Le «comme» de la cinquième requête ne marque pas une correspondance
absolue, strictement qualitative ou quantitative; il indique plutôt
la condition générale du pardon divin, l'attitude de pardon dans
laquelle l'homme doit se maintenir lui-même vis-à-vis des autres.
Enfin, après avoir été pardonné, l'homme doit demander sa libération
complète du mal, ou du Malin (les deux traductions peuvent se
justifier): «Ne nous soumets pas à la tentation (soumettre dans le
sens de livrer sans défense), mais délivre-nous du mal.»
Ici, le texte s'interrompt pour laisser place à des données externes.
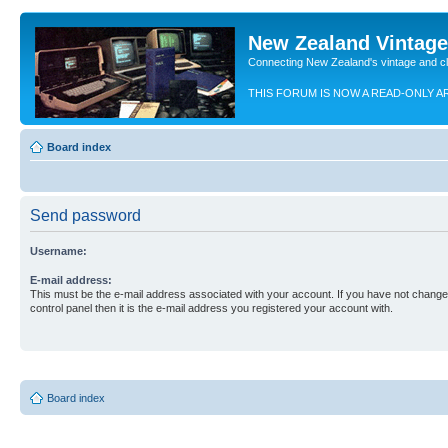
New Zealand Vintag
Connecting New Zealand's vintage and c
THIS FORUM IS NOW A READ-ONLY A
Board index
Send password
Username:
E-mail address:
This must be the e-mail address associated with your account. If you have not changed
control panel then it is the e-mail address you registered your account with.
Board index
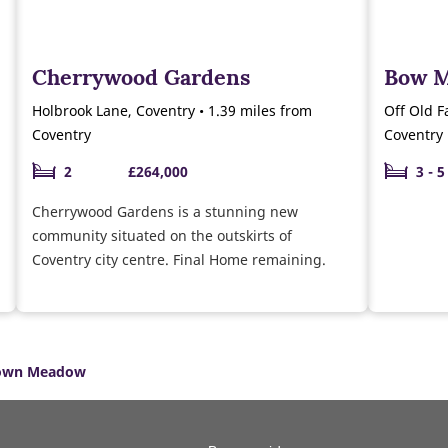
Cherrywood Gardens
Bow 
Holbrook Lane, Coventry • 1.39 miles from
Off Old F
Coventry
Coventry
2
£264,000
3 - 5
Cherrywood Gardens is a stunning new
community situated on the outskirts of
Coventry city centre. Final Home remaining.
own Meadow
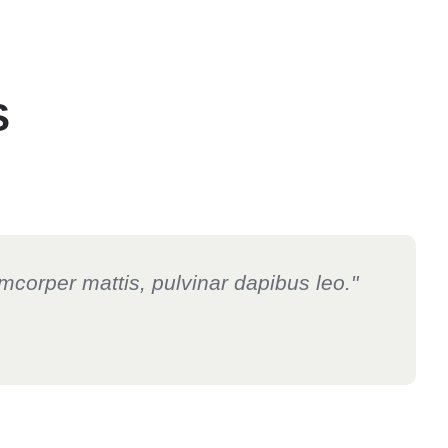
S
lamcorper mattis, pulvinar dapibus leo."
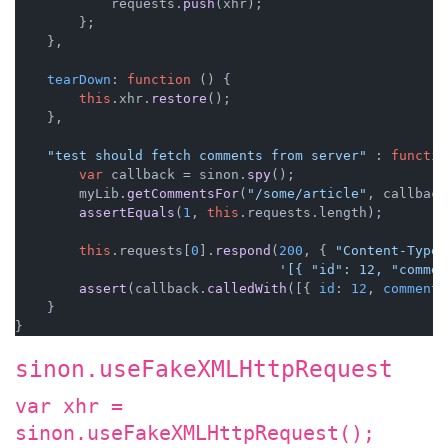
            requests.
push
(xhr);

        };

    },

tearDown
: 
function
 (
) {

this
.
xhr
.
restore
();

    },

"test should fetch comments from server"
 : 
functio
var
 callback = sinon.
spy
();

        myLib.
getCommentsFor
(
"/some/article"
, callback
assertEquals
(
1
, 
this
.
requests
.
length
);

this
.
requests
[
0
].
respond
(
200
, { 
"Content-Type"
'[{ "id": 12, "commen
assert
(callback.
calledWith
([{ 
id
: 
12
, 
comment
:
    }

sinon.useFakeXMLHttpRequest
var xhr =
sinon.useFakeXMLHttpRequest();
L'Oraison dominicale est donc bien ce que Tertullien en faisait
déjà, l' oratio légitima et ordinaria, la prière par excellence
de tous les chrétiens, celle que le disciple du Christ ne doit
pas se lasser de redire de toute son âme, jusqu'à ce que Dieu puisse
l'exaucer pleinement. Mais la répéter comme un exercice de dévotion,
en suivant les grains du chapelet catholique, ce qui a donné au mot
de patenôtre (de Pater noster) le sens péjoratif de prières
machinales, interminables et même hypocrites, est une pratique
païenne qui tombe directement sous le coup de la condamnation de
Jésus reproduite précisément comme introduction à l'Oraison
dominicale dans Mt 6:7. G. G.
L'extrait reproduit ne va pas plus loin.